Useful tools

In the lighting world, one of the most useful items is a good cart. Although it’s not a light, or a stand, or something to rig, you use it on every production. When it comes to improving workflow, a good cart is second-to-none other equipment and an absolute must for any serious production. It’s the backbone of the Grip & Electric (G&E) world.

It’s not often that I come across such an essential tool in the post world in 3D animation, but I might just have recently! There are many 3D programs. At Fifth Door we prefer Cinema 4D. Every program has its value and strengths, but one of the many qualities of C4D is being open-sourced. Anyone who can code can create a plug-in for this ever-expanding program.
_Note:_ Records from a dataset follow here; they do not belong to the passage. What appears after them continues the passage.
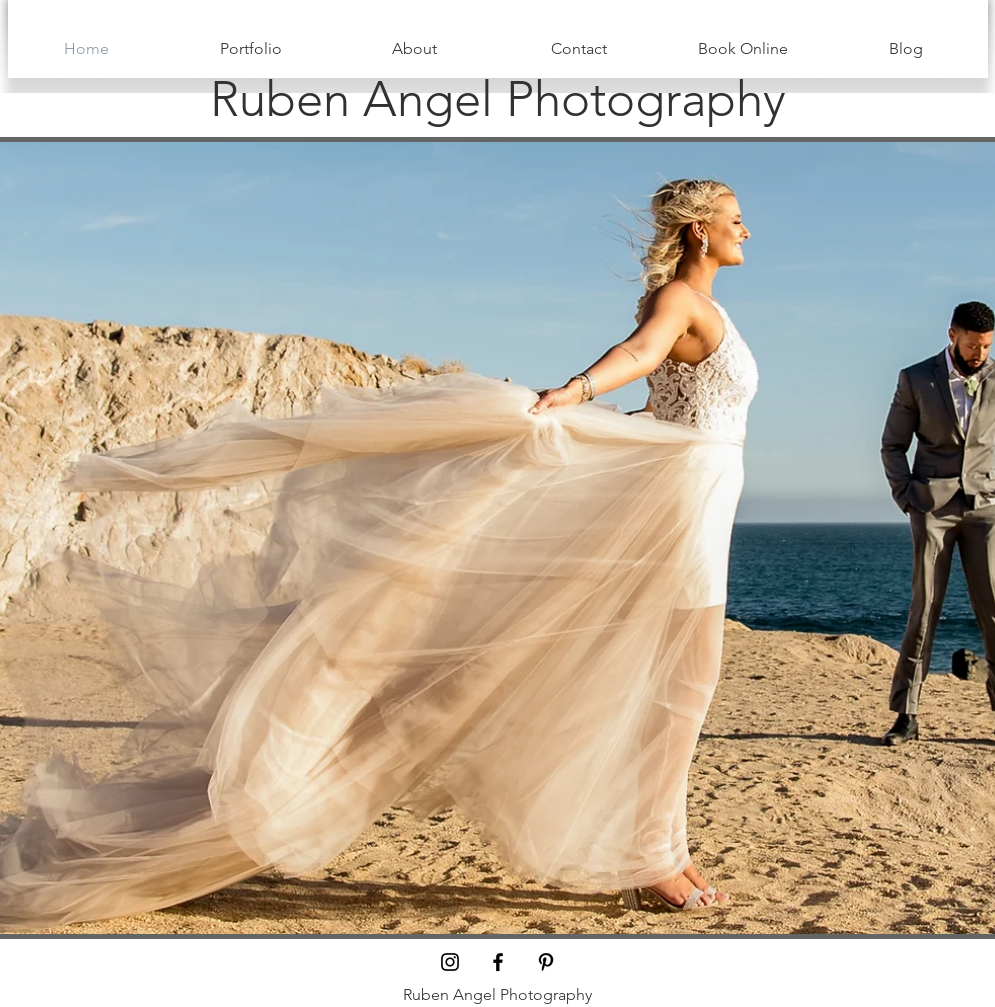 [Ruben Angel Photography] (498, 99)
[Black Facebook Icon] (498, 962)
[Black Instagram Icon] (450, 962) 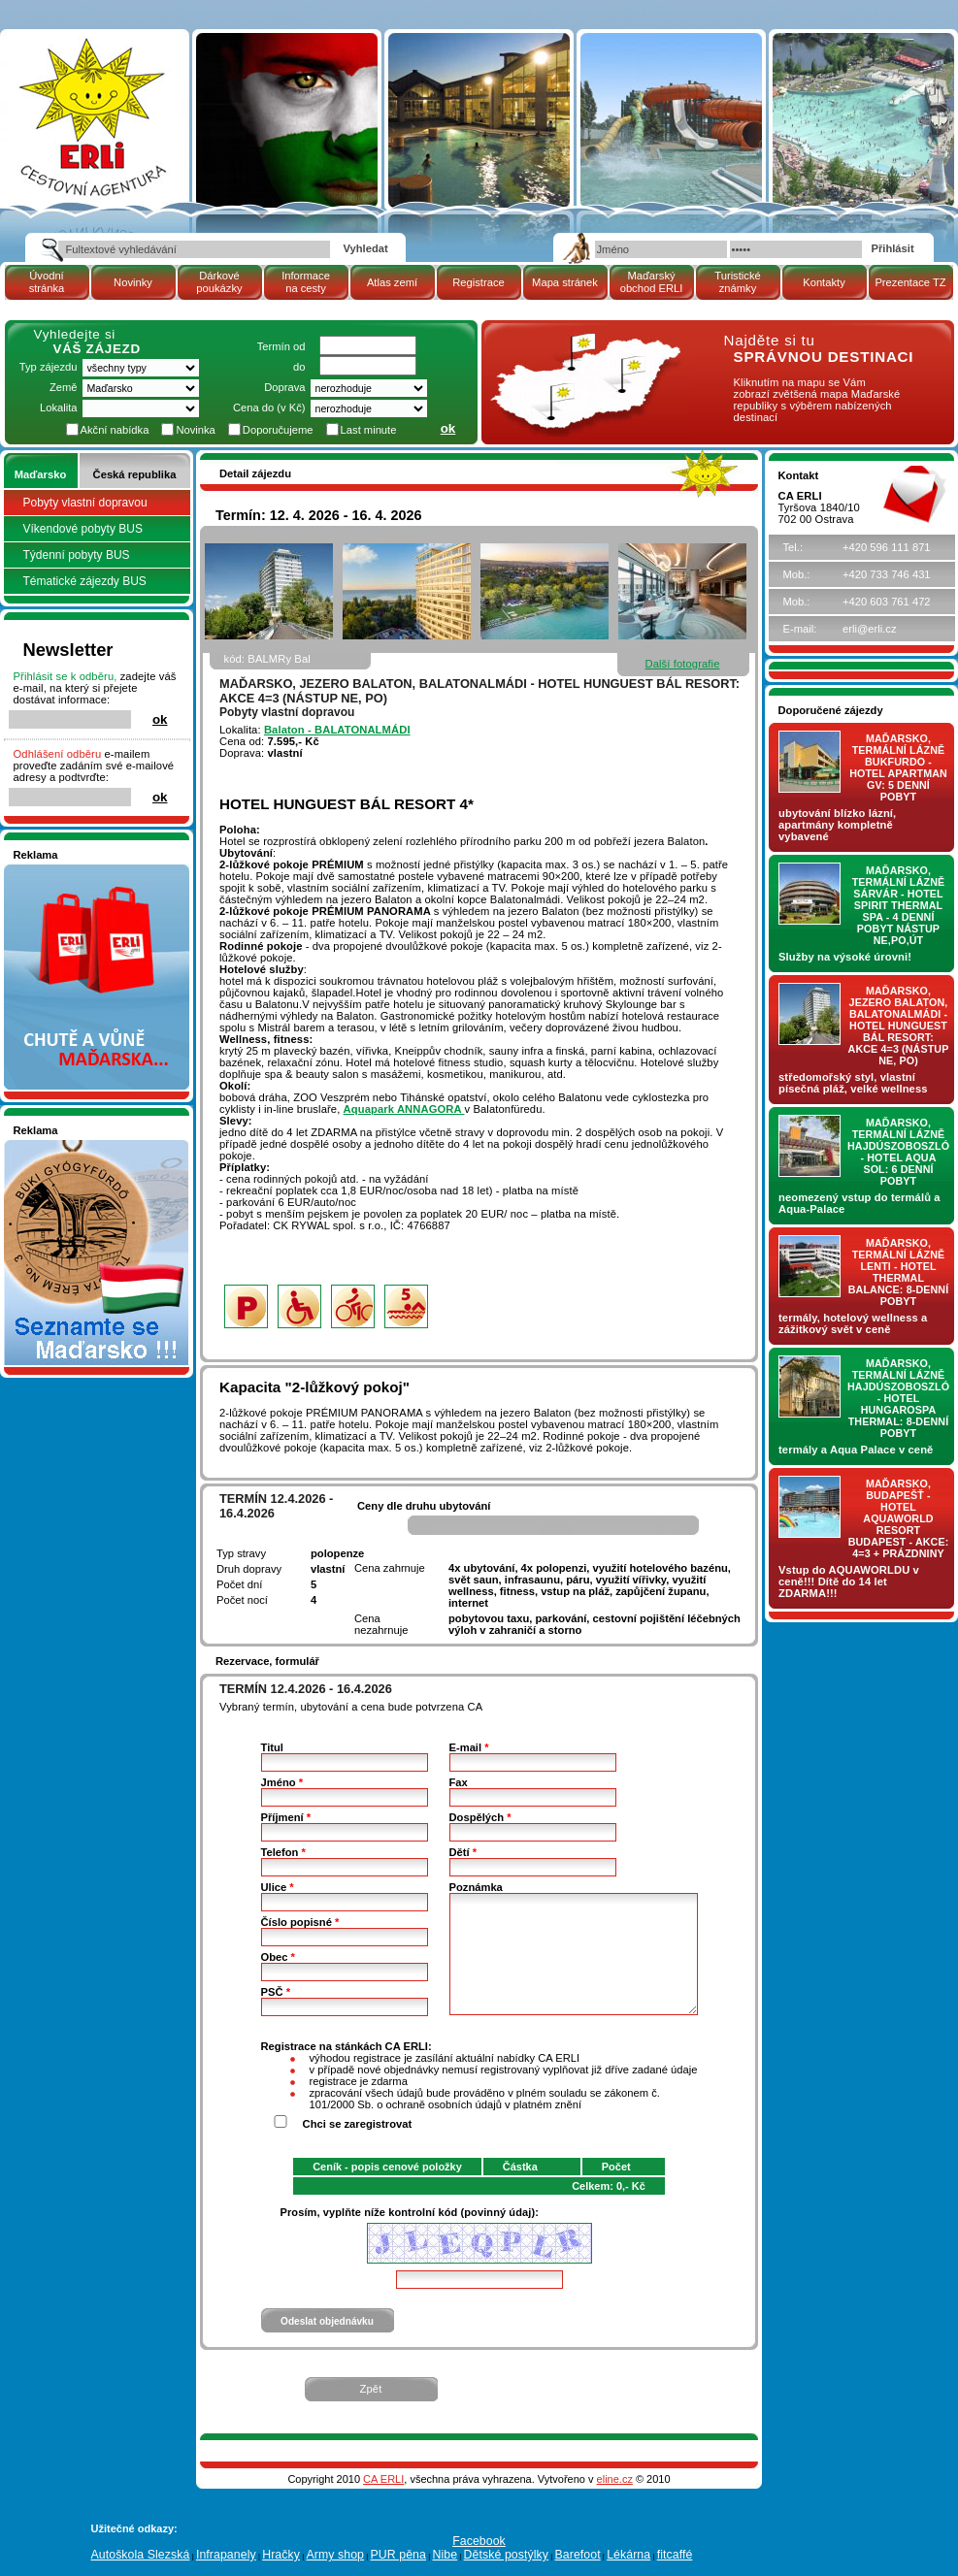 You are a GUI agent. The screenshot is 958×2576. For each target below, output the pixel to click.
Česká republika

Now, anyone who has used Microsoft Office programs knows the power of the Undo button, and some programs you even have unlimited undo’s. Keep that image in your mind for a minute. A major challenge in the 3D world is that we work with a LOT of objects at the same time, with each of them being its own entity. After hours, if not days, of hard work, if you want to undo something from 30 changes ago, and you don’t want to undo all the rest of the work that you’ve done. Because, well, who would?

(Don’t ask)

That’s where this story is leading too. This incredibly cheap, but damn useful tool allows you go back on individual elements.
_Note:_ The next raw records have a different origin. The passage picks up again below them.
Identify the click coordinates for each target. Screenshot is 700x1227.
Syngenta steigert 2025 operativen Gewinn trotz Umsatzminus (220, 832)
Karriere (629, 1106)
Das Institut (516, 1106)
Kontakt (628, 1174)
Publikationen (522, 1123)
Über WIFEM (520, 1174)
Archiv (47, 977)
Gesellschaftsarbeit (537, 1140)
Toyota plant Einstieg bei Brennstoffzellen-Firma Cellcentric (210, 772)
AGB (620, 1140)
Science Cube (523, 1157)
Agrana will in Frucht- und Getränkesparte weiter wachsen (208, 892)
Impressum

Basically, you attach this tag to any object you may want to go back and forth on, and hit the button. Before this plug-in, a lot of animators used to duplicate the object on another layer just for safe keeping. But it gets tedious and very messy quickly. Imagine you’re stuck with 6 duplicates that you may not need, BUT you don’t want to get rid of them just in case!

It doesn’t save it automatically, but it’s just a press of the button, and bam, you’ve got all the important stages of your model within a complex project. Again, C4D’s open source allows many groups like EyeDesyn and GSG can develop these incredibly useful tools without charging an arm and a leg.
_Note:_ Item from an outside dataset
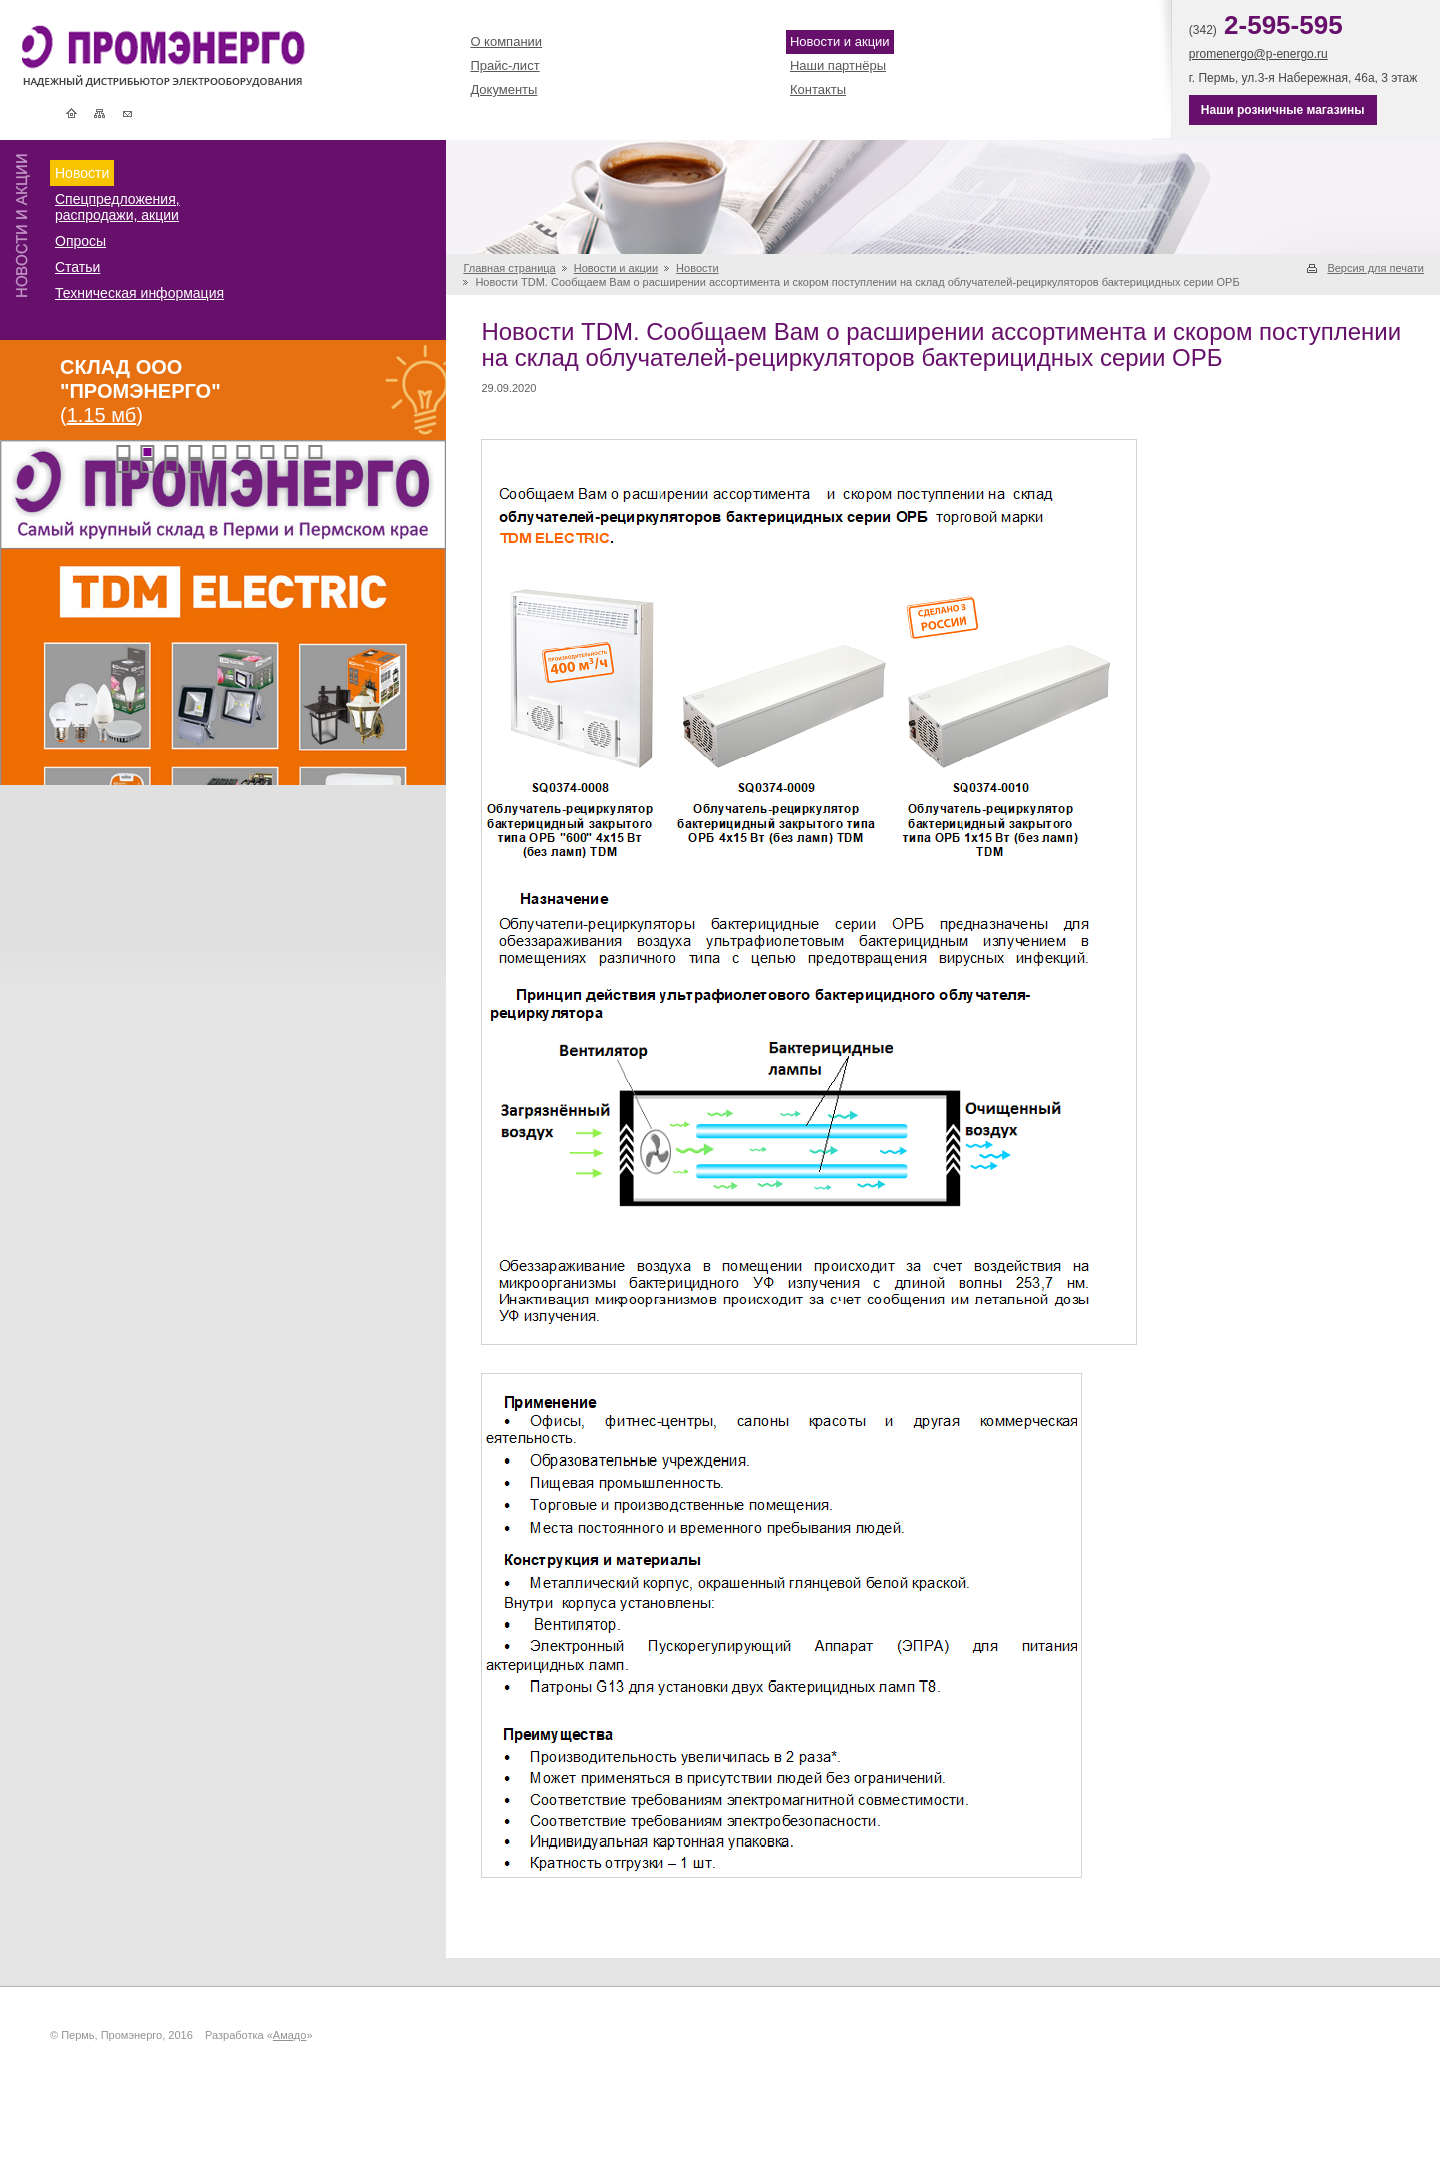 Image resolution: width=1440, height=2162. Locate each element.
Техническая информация (139, 293)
Maybe it’s just me, but to anyone who uses C4D I recommend making this a part of your workflow, you’ll thank yourself later for this purchase (c’mon it’s only 24 bucks!). It won’t make plumes of fire and smoke, but I bet you’ll use it on every single job, just like the trusty cart on set. The most useful tool really is the one that you use most frequently no matter how large or small.

Here’s a link to the website, which has videos on how to use it, and much much more!

EyeDesyn StorageBin

Post Production

Sorry for the delay from the last blog entry. The last 6 months had been action packed and exciting. Lots of new lighting projects and the company is now expanded into post production graphics including 2D and 3D animations. It’s a bold new direction and we spent last year solidifying resources and relationships.

This month I’d like to talk about one of our first animated projects. The animation was an American Greatest Cookies commercial contest, to which we won the Editors Pick. Our task was to come up with the concept and produce a commercial based on their creative brief. AGC wanted something that was simple, yet tugged at heart strings…with cookies. I don’t know about you, I like cookies and all, but I can’t remember the last time a big event in my life involved a cookie. Nonetheless we came up with this.

Pretty simple. Told from the perspective of a child, the story shows this girl getting a cookie for every milestone achievement. When her sister came down with a mysterious illness (ominous!), she shared her cookie, and then all is well.

Any graphics people reading this I of course know there are many many ways to do things, this is just how I chose to do this animation.

Drawing from my heavy Flash animation background I animated all the stick figures in Flash because Flash files can be imported directly into After Effects. In Flash we took advantage of the Bone tool that connects objects and make them into a skeletal structure.


Also the Flash files can be imported against an alpha (no background).

The background is made up of a combination of photos and video. Only the pages turning are actual video, everything else was photo. We took pictures of notebook paper on an old desk and put them together in Photoshop, making sure there was room for the video pages to overlay. It helps that After Effects can import raw Photoshop files.


Now we begin production in AE. After laying in the background, we made a camera and presto, zoomed in with camera motion and alter the speed of our animation. Even though it’s 2D, we viewed it from a 3D camera within After Effects, so all layers needed to be 3D within AE. Next, we used an effect in AE called page turn to well, make the pages turn. The main challenge was to pay attention to details like the holes on the paper, and such. Little details like that could really give it away.

Page Turn

After that it’s mostly just fine-tuning and tweaking to make sure everything looks good. I always say watch it enough times until you can’t see anything you’d regret showing your harshest critic. We got music from the band, Birdwatchers United, and voice work by Serena Demello. She was actually the voice of both characters, I tweaked her voice a bit in Audition to sound slightly different.


I know some people prefer to do everything in one program, but we wanted to get in the mode of using multiple, because it is our firm belief that in the long run, no one program can do it all. Lately we’re doing a lot of 3D animations in Cinema 4D, but we take that into AE and add a lot of work to it. Just like in Grip and Lighting, no one tool fits every single job, you need a whole truck of tools! In the end it’s about what the client needs, and getting them the best results possible.